"What Good Newes from Barbary?" Nascent Capitalism, North-Africans and the Construction of English Identity in Thomas Heywood's Drama

  1. Jesús López-Peláez Casellas
Revista:
Atlantis: Revista de la Asociación Española de Estudios Anglo-Norteamericanos

ISSN: 0210-6124

Año de publicación: 2007

Volumen: 29

Número: 1

Páginas: 123-140

Tipo: Artículo

Otras publicaciones en: Atlantis: Revista de la Asociación Española de Estudios Anglo-Norteamericanos

Resumen

During the late sixteenth and early seventeenth centuries England experienced an epistemological transition that entailed the construction of a still precarious identity.

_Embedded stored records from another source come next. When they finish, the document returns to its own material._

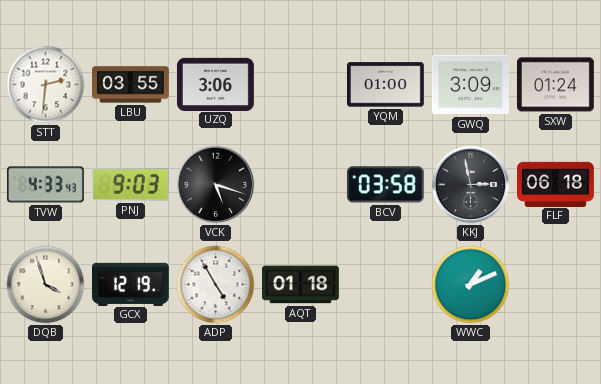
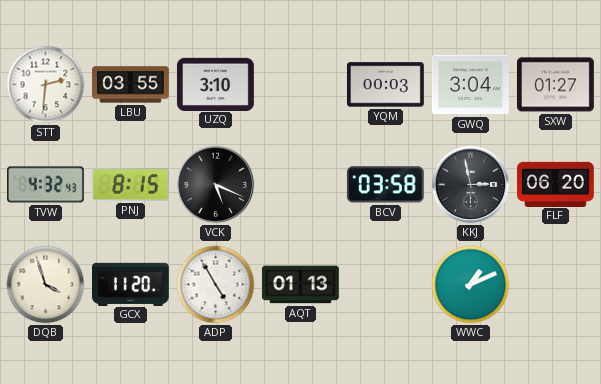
UZQ: 3:06 -> 3:10
YQM: 01:00 -> 00:03
GWQ: 3:09 -> 3:04
SXW: 01:24 -> 01:27
TVW: 4:33 -> 4:32
PNJ: 9:03 -> 8:15
VCK: 5:18 -> 5:19
FLF: 06:18 -> 06:20
GCX: 12:19 -> 11:20
AQT: 01:18 -> 01:13
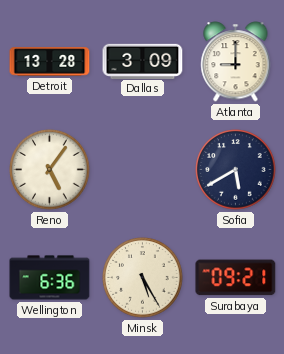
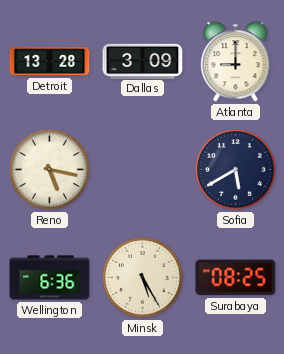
Reno: 5:06 -> 5:17
Surabaya: 09:21 -> 08:25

This process involved the adoption of a new economy (nascent capitalism) and the shaping of a proto- racialist project of exclusion, which was mainly addressed towards the Muslim Other. In this paper I will show how a corpus of four plays by the Elizabethan playwright Thomas Heywood problematizes this project by simultaneously reinforcing and interrogating it: I will suggest that whereas the new economy is apparently privileged and celebrated and Islam still appears to be approached without racialist assumptions, the plays develop some strategies that nostalgically question nascent capitalism and its consequences, as much as they start to display a process of racial stereotyping towards North-African Muslims. The four plays studied are Parts 1 and 2 of The Fair Maid of the West (ca. 1599-1603 and 1625-1630) and If You Know Not Me, You Know Nobody (Parts 1 and 2) (ca. 1604 and ca. 1605). In order to explore these texts, and to define how the plays engage with these processes, I will employ Juri Lotman's cultural semiotic notion of the semiosphere.